Novas descobertas: Qual é a questão central deste estudo? Qual é o benefício protetor dos ácidos graxos poliinsaturados n-3 (PUFAs) na fibrose hepática e quais são as vias de sinalização relevantes em um modelo de camundongo transgênico que superexpressa a enzima mfat-1? Qual é o principal achado e sua importância? A elevação de n-3 PUFA preveniu fortemente o tetracloreto de carbono (CCl4 ) induziu dano hepático e inibiu a ativação de células estreladas hepáticas. n-3 PUFAs suprimidos CCl4 Ativação induzida de mTOR, expressão elevada de Bcl-2 e nível reduzido de Bax, sugerindo que n-3 PUFAs podem apresentar fortes efeitos protetores contra fibrose hepática e apontam para o potencial da terapia genética mfat-1 como modalidade de tratamento.

Abstrato: A fibrose hepática é uma resposta reversível de cicatrização de feridas com acúmulo excessivo de proteínas da matriz extracelular. É uma doença de prevalência global com consequências patológicas graves. No entanto, muito poucas opções terapêuticas clínicas atuais estão disponíveis. A adição nutricional de ácidos graxos poliinsaturados n-3 (PUFAs) pode retardar e diminuir o desenvolvimento de fibrose hepática.

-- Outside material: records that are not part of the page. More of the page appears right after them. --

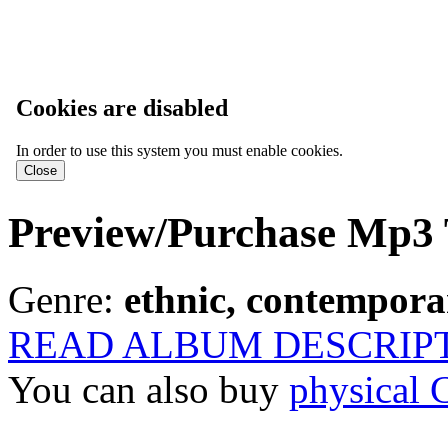
Cookies are disabled
In order to use this system you must enable cookies.
Preview/Purchase Mp3 
Genre:
ethnic, contemporar
READ ALBUM DESCRIP
You can also buy
physical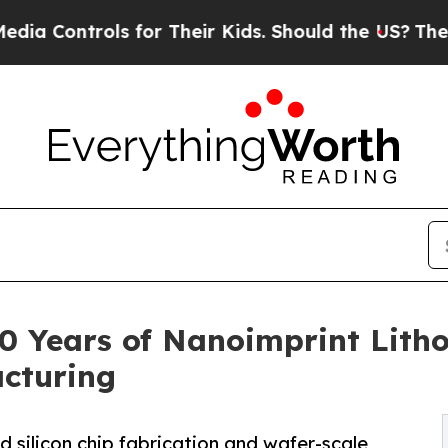
trols for Their Kids. Should the US?
The Pentagon
0 Years of Nanoimprint Lith
cturing
 silicon chip fabrication and wafer-scale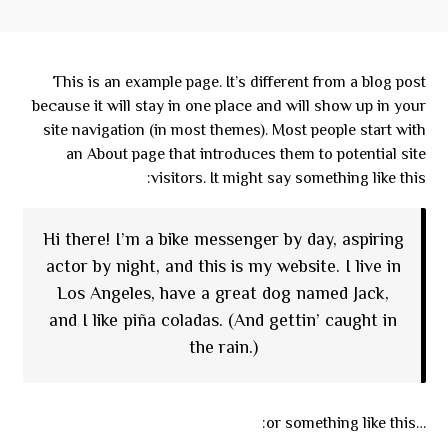
This is an example page. It’s different from a blog post
because it will stay in one place and will show up in your
site navigation (in most themes). Most people start with
an About page that introduces them to potential site
visitors. It might say something like this:
Hi there! I’m a bike messenger by day, aspiring
actor by night, and this is my website. I live in
Los Angeles, have a great dog named Jack,
and I like piña coladas. (And gettin’ caught in
the rain.)
…or something like this: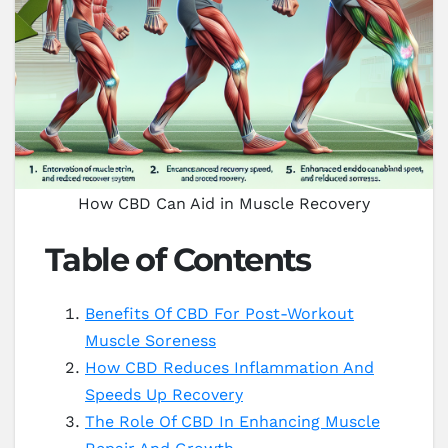
How CBD Can Aid in Muscle Recovery
Table of Contents
Benefits Of CBD For Post-Workout
Muscle Soreness
How CBD Reduces Inflammation And
Speeds Up Recovery
The Role Of CBD In Enhancing Muscle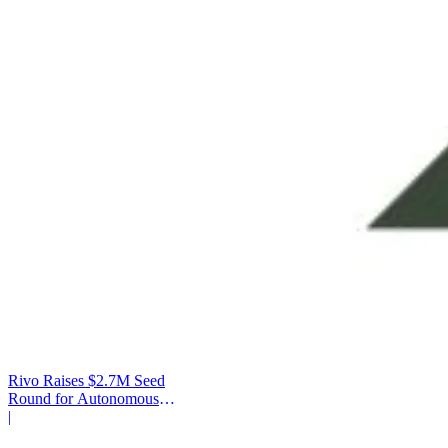
Rivo Raises $2.7M Seed
Round for Autonomous
Cash Management
|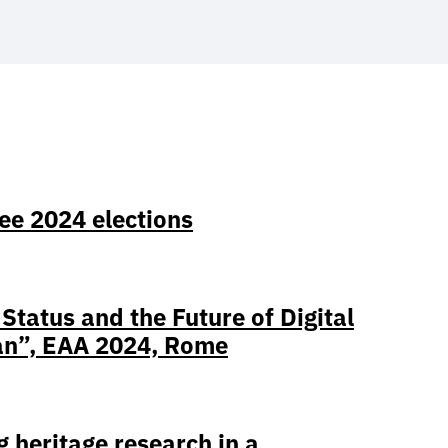
ee 2024 elections
tatus and the Future of Digital
an”, EAA 2024, Rome
heritage research in a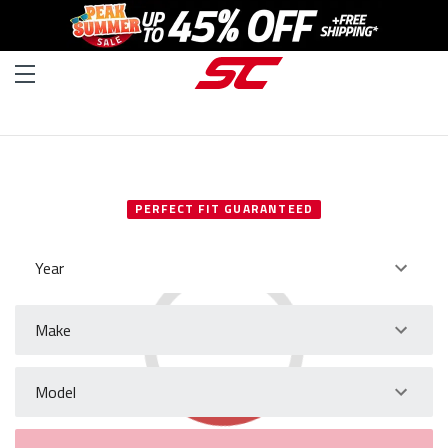
SELECT YOUR VEHICLE
PERFECT FIT GUARANTEED
Year
Make
Model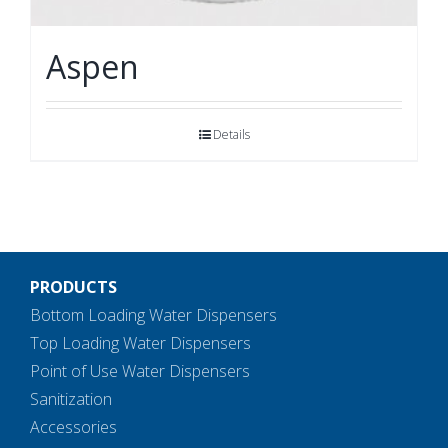
Aspen
Details
PRODUCTS
Bottom Loading Water Dispensers
Top Loading Water Dispensers
Point of Use Water Dispensers
Sanitization
Accessories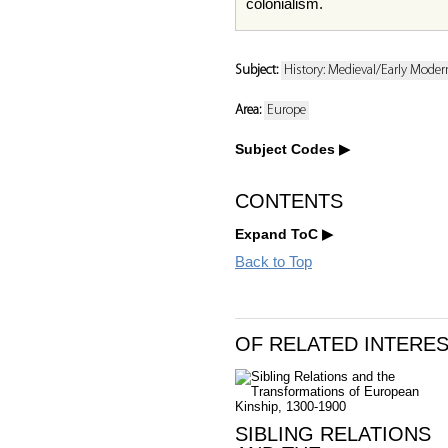
colonialism.
Subject:
History: Medieval/Early Moder
Area:
Europe
Subject Codes
CONTENTS
Expand ToC
Back to Top
OF RELATED INTERE
SIBLING RELATIONS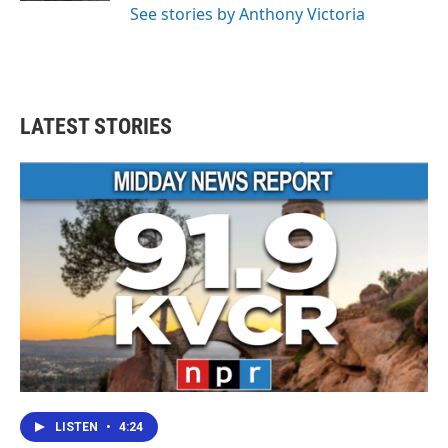
See stories by Anthony Victoria
LATEST STORIES
LISTEN
•
4:24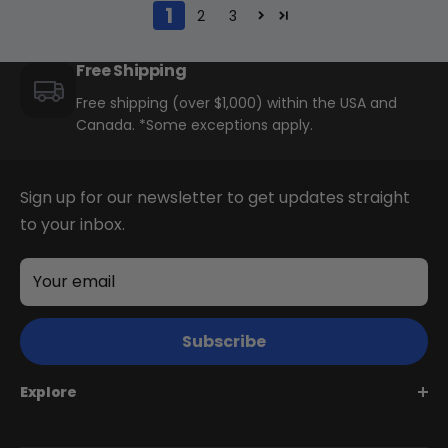
1
2
3
Free Shipping
Free shipping (over $1,000) within the USA and
Canada. *Some exceptions apply.
Sign up for our newsletter to get updates straight
to your inbox.
Your email
Subscribe
Explore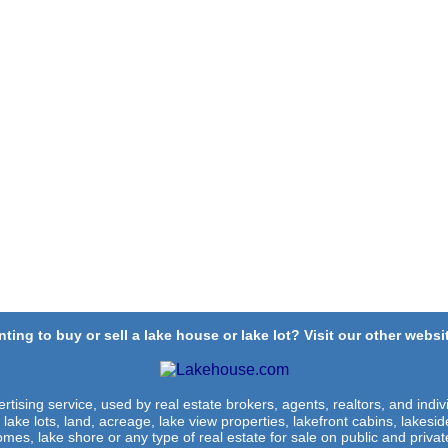
ting to buy or sell a lake house or lake lot? Visit our other websit
rtising service, used by real estate brokers, agents, realtors, and indivi
 lake lots, land, acreage, lake view properties, lakefront cabins, lakes
omes, lake shore or any type of real estate for sale on public and private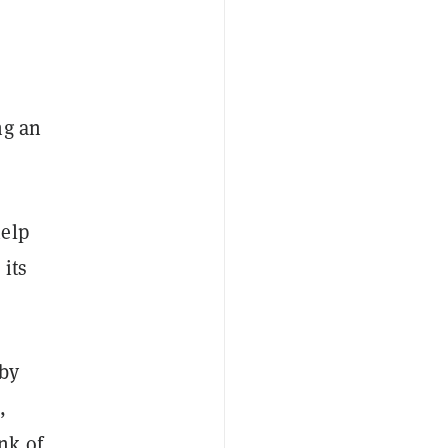
ng an
help
its
 by
,
nk of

Aqui, este estudo examinou o benefício protetor de n-3 PUFAs na fibrose hepática e as vias de sinalização relevantes usando um modelo de camundongo transgênico superexpressando a enzima mfat-1 que converte n-6 em n-3 PUFAs. Camundongos machos C57BL/6 de tipo selvagem e transgênicos mfat-1 foram administrados com tetracloreto de carbono (CCl4 ) ou controle de óleo de milho por injeção intraperitoneal. Os níveis sanguíneos de alanina aminotransferase (ALT) e aspartato aminotransferase (AST) foram posteriormente medidos. CCl4 danos hepáticos induzidos e fibrose foram avaliados usando hematoxilina-eosina e coloração com tricrômio de Masson. Ensaios de Western blot foram usados ​​para detectar e quantificar proteínas relacionadas à fibrose e alvo mecanístico de componentes de sinalização de rapamicina (mTOR) e linfoma de células B 2 (Bcl-2)/Bcl-2-associado à proteína X (Bax). O efeito direto do ácido docosahexaenóico (DHA) nas células estreladas hepáticas primárias (HSCs) também foi investigado em um experimento de co-cultura. n-3 PUFAs, como resultado da atividade de mfat-1, tiveram um forte efeito protetor na fibrose hepática. A elevação de ALT e AST induzida por CCl4 foi significativamente diminuída nos camundongos mfat-1. A determinação histológica revelou os efeitos protetores dos n-3 PUFAs na inflamação do fígado e na deposição de colágeno. A co-incubação com DHA reduziu a expressão de fatores profibrogênicos nas CTH primárias. Além disso, camundongos transgênicos mfat-1 apresentaram redução significativa de proteínas que estão envolvidas nas vias de sinalização mTOR e Bcl-2/Bax. Coletivamente, esses resultados sugerem que a elevação de n-3 PUFA previne fortemente o CCl4 – induziu dano hepático inibindo diretamente a ativação de HSCs e regulando a atividade basal das vias de sinalização mTOR e Bcl-2/Bax. A terapia gênica aplicando mfat-1 e elevando n-3 PUFAs representa uma estratégia de tratamento promissora para prevenir a fibrose hepática.

Palavras-chave: Bcl-2/Bax; células estreladas hepáticas; fibrose hepática; mTOR; n−3 PUFAs; camundongos transgênicos mfat-1.